[Saved entries]
+ + + + +
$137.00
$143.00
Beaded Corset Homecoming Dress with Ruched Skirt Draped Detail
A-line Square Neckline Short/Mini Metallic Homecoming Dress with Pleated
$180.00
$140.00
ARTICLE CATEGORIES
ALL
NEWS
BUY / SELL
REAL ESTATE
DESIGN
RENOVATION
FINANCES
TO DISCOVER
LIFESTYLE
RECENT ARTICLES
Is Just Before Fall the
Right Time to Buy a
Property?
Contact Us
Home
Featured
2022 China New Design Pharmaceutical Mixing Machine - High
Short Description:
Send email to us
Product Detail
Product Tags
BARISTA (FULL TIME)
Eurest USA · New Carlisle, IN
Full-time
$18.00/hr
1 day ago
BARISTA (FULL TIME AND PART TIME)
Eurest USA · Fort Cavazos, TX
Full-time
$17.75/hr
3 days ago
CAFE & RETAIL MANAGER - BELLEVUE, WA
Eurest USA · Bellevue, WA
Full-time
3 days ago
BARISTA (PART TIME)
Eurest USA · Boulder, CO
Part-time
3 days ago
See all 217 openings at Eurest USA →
+ + + + +
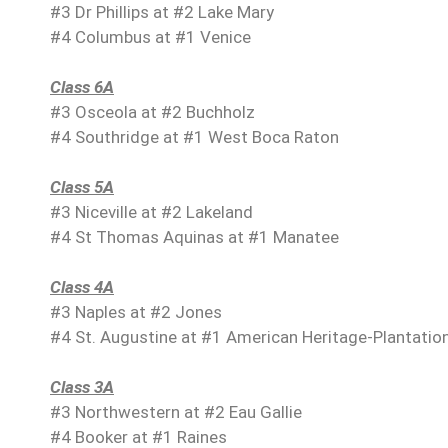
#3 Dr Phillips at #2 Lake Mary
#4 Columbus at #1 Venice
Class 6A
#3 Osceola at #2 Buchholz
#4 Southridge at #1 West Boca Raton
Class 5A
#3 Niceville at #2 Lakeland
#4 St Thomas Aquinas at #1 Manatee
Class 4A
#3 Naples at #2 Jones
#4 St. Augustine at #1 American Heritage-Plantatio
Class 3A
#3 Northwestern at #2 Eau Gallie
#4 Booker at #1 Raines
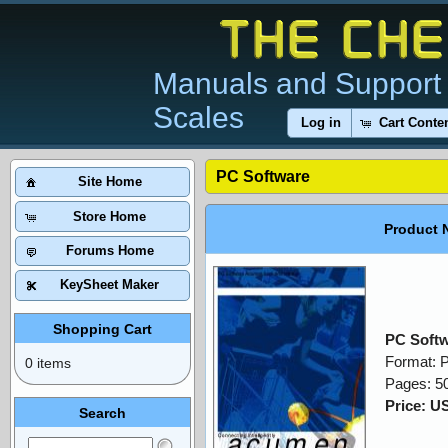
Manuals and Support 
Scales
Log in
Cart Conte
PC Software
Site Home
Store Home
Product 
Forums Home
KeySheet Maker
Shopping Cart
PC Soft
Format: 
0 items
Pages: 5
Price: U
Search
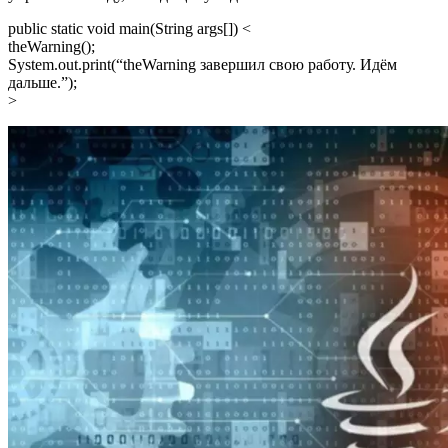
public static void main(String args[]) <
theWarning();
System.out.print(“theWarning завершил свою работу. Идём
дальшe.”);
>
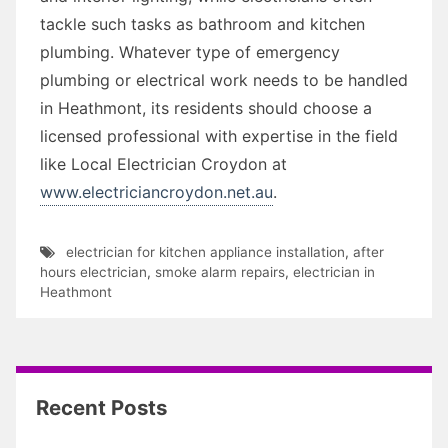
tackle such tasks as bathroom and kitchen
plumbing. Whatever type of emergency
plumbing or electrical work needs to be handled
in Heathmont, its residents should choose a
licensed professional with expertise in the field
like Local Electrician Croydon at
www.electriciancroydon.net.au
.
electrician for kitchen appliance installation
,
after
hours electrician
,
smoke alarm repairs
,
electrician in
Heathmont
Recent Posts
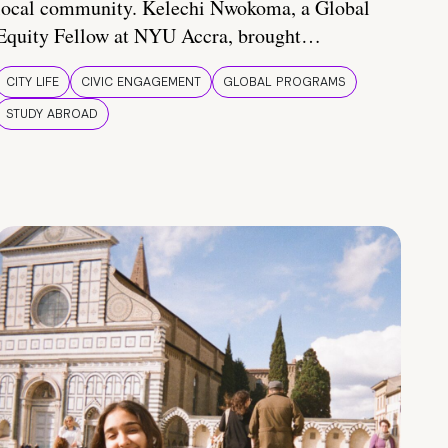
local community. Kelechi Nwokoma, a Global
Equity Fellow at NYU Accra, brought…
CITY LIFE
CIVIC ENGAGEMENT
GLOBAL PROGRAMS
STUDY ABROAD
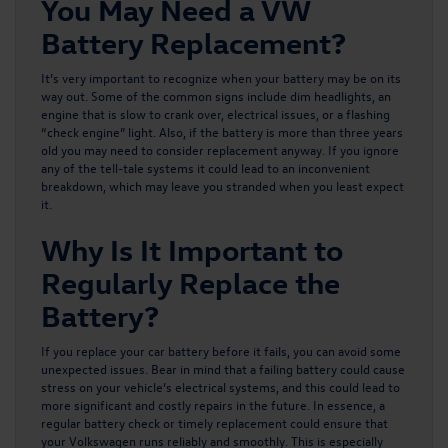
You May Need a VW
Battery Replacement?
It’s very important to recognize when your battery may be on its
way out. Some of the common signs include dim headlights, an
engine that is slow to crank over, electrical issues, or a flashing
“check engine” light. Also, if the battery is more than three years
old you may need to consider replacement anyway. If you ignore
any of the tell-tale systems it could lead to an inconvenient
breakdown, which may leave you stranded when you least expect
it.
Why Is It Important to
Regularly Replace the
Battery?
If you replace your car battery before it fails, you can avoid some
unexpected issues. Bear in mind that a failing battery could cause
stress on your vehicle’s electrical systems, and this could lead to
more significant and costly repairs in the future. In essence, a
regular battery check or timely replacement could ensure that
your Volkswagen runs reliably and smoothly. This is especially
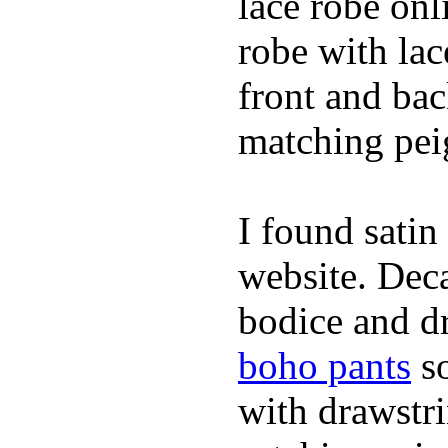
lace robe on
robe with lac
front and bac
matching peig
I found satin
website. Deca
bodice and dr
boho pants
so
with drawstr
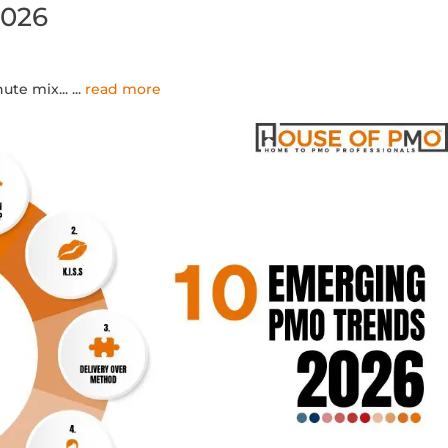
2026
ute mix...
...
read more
+ + + + +
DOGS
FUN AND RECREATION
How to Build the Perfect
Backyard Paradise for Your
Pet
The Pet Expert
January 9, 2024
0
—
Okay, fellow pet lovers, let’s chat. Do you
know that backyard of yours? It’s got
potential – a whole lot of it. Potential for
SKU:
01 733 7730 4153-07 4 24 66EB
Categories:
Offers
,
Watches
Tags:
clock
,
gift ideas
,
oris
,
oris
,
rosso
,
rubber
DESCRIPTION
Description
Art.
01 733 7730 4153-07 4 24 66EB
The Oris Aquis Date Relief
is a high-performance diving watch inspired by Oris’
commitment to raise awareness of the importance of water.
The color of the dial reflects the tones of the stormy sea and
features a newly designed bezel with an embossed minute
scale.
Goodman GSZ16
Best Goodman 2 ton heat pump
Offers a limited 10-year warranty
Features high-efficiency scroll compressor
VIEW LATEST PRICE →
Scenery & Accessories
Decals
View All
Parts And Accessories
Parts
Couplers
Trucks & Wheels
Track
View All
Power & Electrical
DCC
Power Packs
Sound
+ + + + +
## WORK REQUIRED
Go through the entries above and report every line in which the word "Eurest" appears.

## SOLUTION TO THE EXERCISE
Eurest USA · New Carlisle, IN
Eurest USA · Fort Cavazos, TX
Eurest USA · Bellevue, WA
Eurest USA · Boulder, CO
See all 217 openings at Eurest USA →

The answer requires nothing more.